STRESSING ON the need to check “instigating” content on television, the Supreme Court Thursday said the government appeared to be “doing nothing about it”.

“The fact of the matter is that there are programmes which have instigating effect and you being the government is doing nothing about it,” Chief Justice of India S A Bobde told Solicitor General Tushar Mehta.

The bench, also comprising Justices A S Bopanna and V Ramasubramanian, was hearing a plea by Jamiat-Ulema-I-Hind, which alleged that the issue of the Tablighi Jamaat congregation last year – during the onset of the pandemic – was reported in such a manner that it would spread communal hatred.

The CJI also sought to draw a parallel with the restrictions placed on the Internet following the Republic Day violence during the farmers protests.
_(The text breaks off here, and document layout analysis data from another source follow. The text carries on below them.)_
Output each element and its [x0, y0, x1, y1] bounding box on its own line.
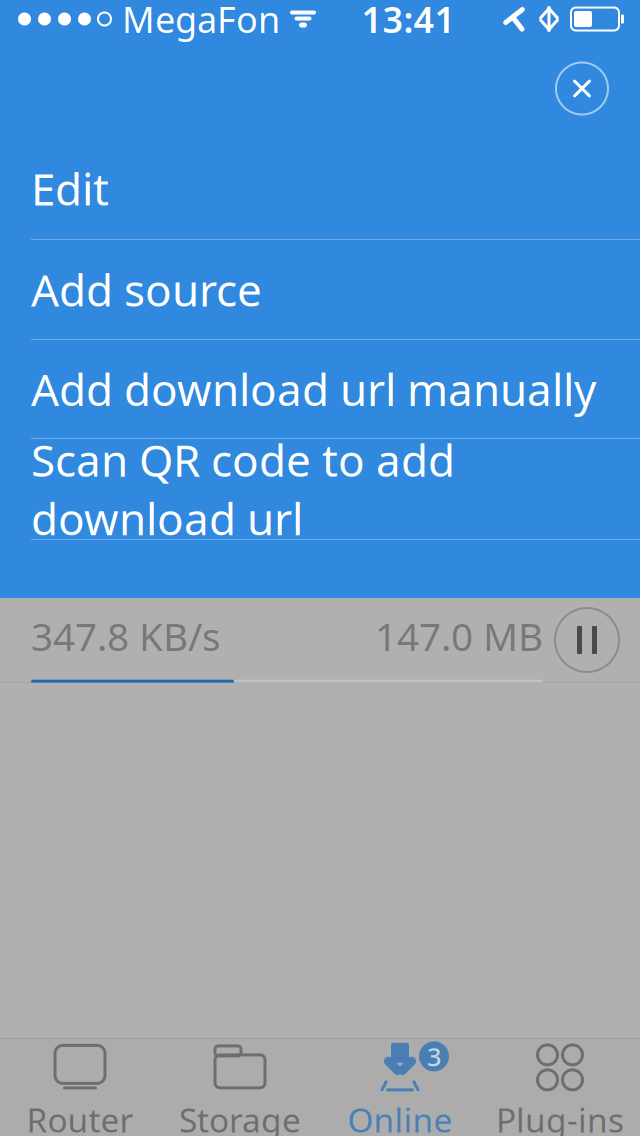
staticText: 347.8 KB/s	[31, 610, 221, 662]
staticText: Plug-ins	[496, 1097, 624, 1136]
staticText: Router	[26, 1097, 134, 1136]
button[interactable]: 347.8 KB/s	[0, 597, 640, 683]
button[interactable]: Scan QR code to add download url	[0, 439, 640, 539]
staticText: 3	[427, 1040, 441, 1073]
staticText: Online	[348, 1097, 452, 1136]
staticText: Storage	[179, 1097, 301, 1136]
staticText: 147.0 MB	[375, 610, 543, 662]
button[interactable]: Close	[546, 52, 618, 124]
staticText: Scan QR code to add download url	[31, 431, 455, 548]
button[interactable]: Plug-ins	[480, 1039, 640, 1136]
staticText: 13:41	[362, 0, 456, 43]
staticText: Add source	[31, 260, 262, 319]
button[interactable]: Add source	[0, 240, 640, 339]
button[interactable]: Router	[0, 1039, 160, 1136]
button[interactable]: Storage	[160, 1039, 320, 1136]
button[interactable]: Edit	[0, 138, 640, 239]
staticText: Edit	[31, 159, 109, 218]
button[interactable]: 3	[320, 1039, 480, 1136]
staticText: Add download url manually	[31, 360, 596, 418]
staticText: MegaFon	[122, 0, 280, 43]
button[interactable]: Add download url manually	[0, 340, 640, 438]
“There are programmes which instigate or impact a community. Yesterday you shut down the Internet and mobile because of the farmers’ visit to Delhi..,” he observed. “Fair and truthful reporting is normally not a problem. Problem is when it is used to agitate others. It is as important as providing ‘lathis’ to policemen. It is an important preventive part of the law and order situation,” he said. “We are not interested in what the people say on TV… As long as they do not instigate, incite violence, we have no problem with that. We are interested in broadcasts or programmes which have instigation effect and there are situations when it can cause riots, and there can be loss of life, property,” the court said.

Solicitor General Tushar Mehta, who appeared for the Centre, told the bench that there are effective mechanisms in place to prevent spread of hateful content or news. The problem arises during live, discussion-based programmes, as there cannot be pre-censorship of such programmes, he said.